Harry nodded absently and put the little card carefully in his pocket.

He thought about it all morning. He and the Weasleys helped each other eat their Christmas sweets, and played Exploding Snap and compared presents. The other boys found the fifty-pence piece just as interesting as Ron did, even after Harry told them it was worth less than two Sickles.

Who had sent him the card? Had that recipe really been his father's?

After dinner—more and better food than he'd ever had, even at Hogwarts, and several enormous piles of crackers—the Weasleys went outside to have a snowball fight.

"I'll be there soon," Harry said to Ron. "I'm going to go have a look at the library."

Ron gaped. "Are you suddenly channeling Hermione? It's Christmas, Harry!"

"I know, but we promised we'd look, right? I won't be long."

Harry slipped away before Ron could object any further, but he didn't go to the library. Instead, he took two lefts and a right and ran down the staircase toward the dungeons, toward the Potions classroom which held the students' supply cupboard…


About an hour later, Ron, red-cheeked and covered in flecks of snow, ran up the steps to the dormitory.

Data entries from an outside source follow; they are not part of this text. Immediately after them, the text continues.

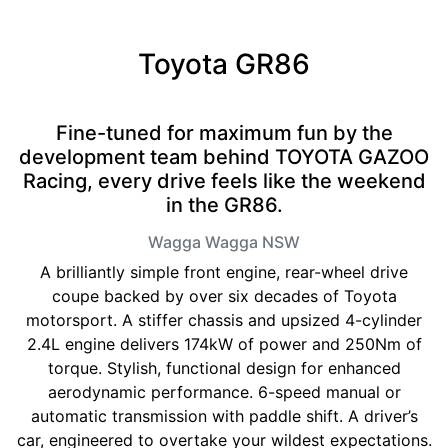
Toyota GR86
Fine-tuned for maximum fun by the
development team behind TOYOTA GAZOO
Racing, every drive feels like the weekend
in the GR86.
Wagga Wagga
NSW
A brilliantly simple front engine, rear-wheel drive
coupe backed by over six decades of Toyota
motorsport. A stiffer chassis and upsized 4-cylinder
2.4L engine delivers 174kW of power and 250Nm of
torque. Stylish, functional design for enhanced
aerodynamic performance. 6-speed manual or
automatic transmission with paddle shift. A driver’s
car, engineered to overtake your wildest expectations.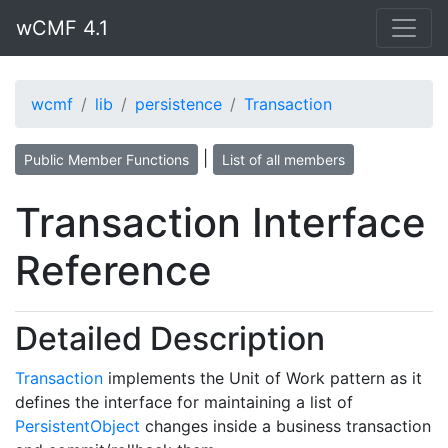
wCMF 4.1
wcmf
lib
persistence
Transaction
|
Public Member Functions
List of all members
Transaction Interface
Reference
Detailed Description
Transaction
implements the Unit of Work pattern as it
defines the interface for maintaining a list of
PersistentObject
changes inside a business transaction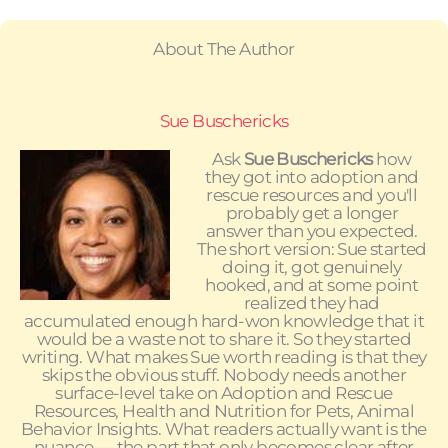
About The Author
Sue Buschericks
Ask
Sue Buschericks
how
they got into adoption and
rescue resources and you'll
probably get a longer
answer than you expected.
The short version: Sue started
doing it, got genuinely
hooked, and at some point
realized they had
accumulated enough hard-won knowledge that it
would be a waste not to share it. So they started
writing. What makes Sue worth reading is that they
skips the obvious stuff. Nobody needs another
surface-level take on Adoption and Rescue
Resources, Health and Nutrition for Pets, Animal
Behavior Insights. What readers actually want is the
nuance — the part that only becomes clear after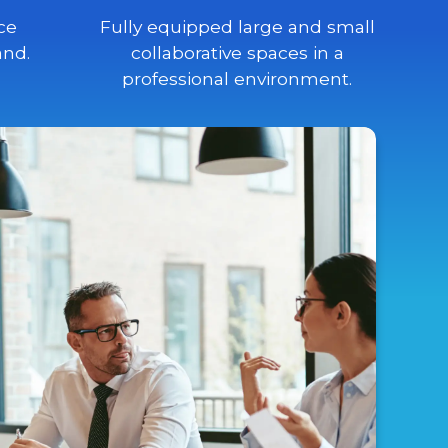
ce
Fully equipped large and small
and.
collaborative spaces in a
professional environment.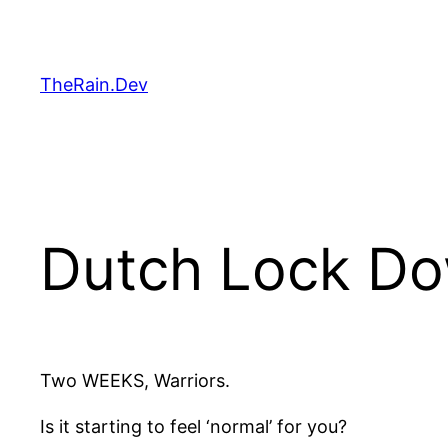
Skip
to
content
TheRain.Dev
Dutch Lock Do
Two WEEKS, Warriors.
Is it starting to feel ‘normal’ for you?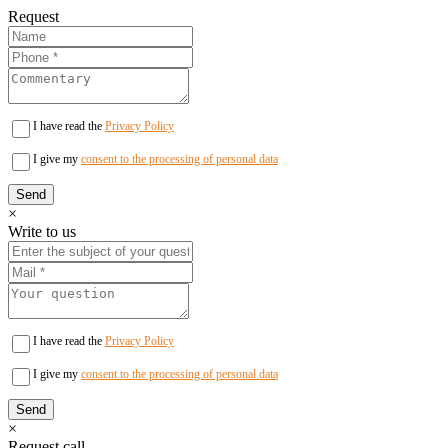
Request
I have read the
Privacy Policy
I give my
consent to the processing of personal data
×
Write to us
I have read the
Privacy Policy
I give my
consent to the processing of personal data
×
Request call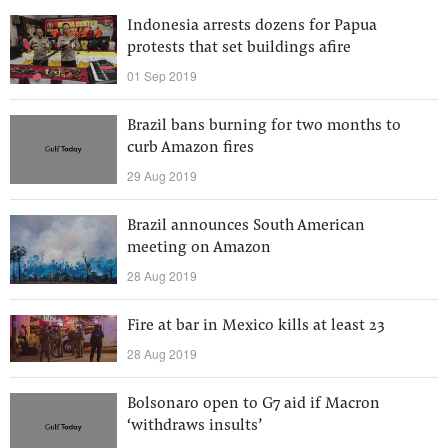
Indonesia arrests dozens for Papua
protests that set buildings afire
01 Sep 2019
Brazil bans burning for two months to
curb Amazon fires
29 Aug 2019
Brazil announces South American
meeting on Amazon
28 Aug 2019
Fire at bar in Mexico kills at least 23
28 Aug 2019
Bolsonaro open to G7 aid if Macron
‘withdraws insults’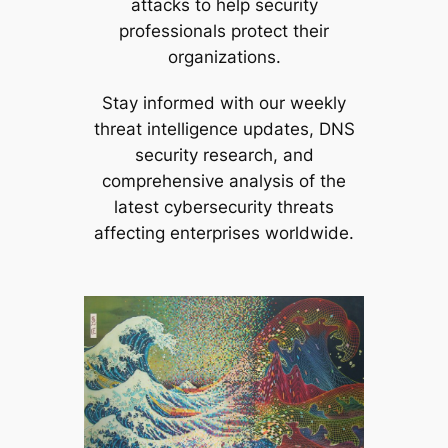
attacks to help security
professionals protect their
organizations.
Stay informed with our weekly
threat intelligence updates, DNS
security research, and
comprehensive analysis of the
latest cybersecurity threats
affecting enterprises worldwide.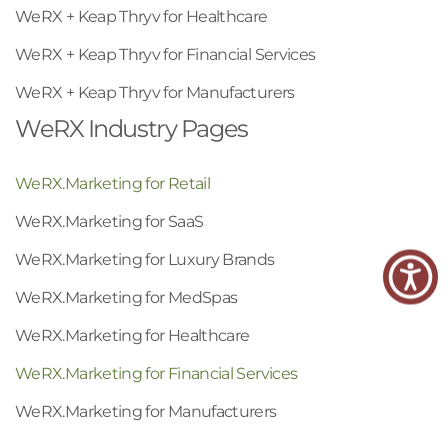
WeRX + Keap Thryv for Healthcare
WeRX + Keap Thryv for Financial Services
WeRX + Keap Thryv for Manufacturers
WeRX Industry Pages
WeRX.Marketing for Retail
WeRX.Marketing for SaaS
WeRX.Marketing for Luxury Brands
WeRX.Marketing for MedSpas
WeRX.Marketing for Healthcare
WeRX.Marketing for Financial Services
WeRX.Marketing for Manufacturers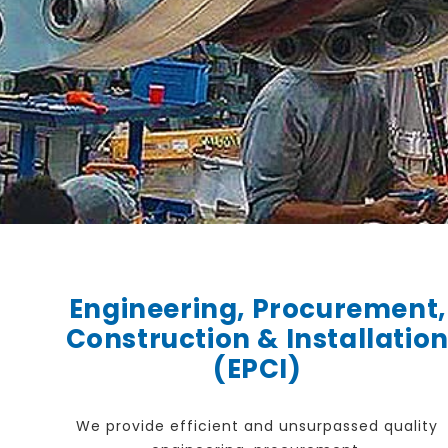
Engineering, Procurement,
Construction & Installatio
(EPCI)
We provide efficient and unsurpassed quality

"Harry, I went to the library and you weren't there so I thought…oh." He wrinkled his nose. The room smelled strongly of fish, but there was no sign of Harry.

"Is he in there?" George called up the stairs.

"No. Maybe he went out already," said Ron, glancing around again. The room was definitely empty, so he shrugged and ran back down the stairs.

In the corner, Harry smiled to himself.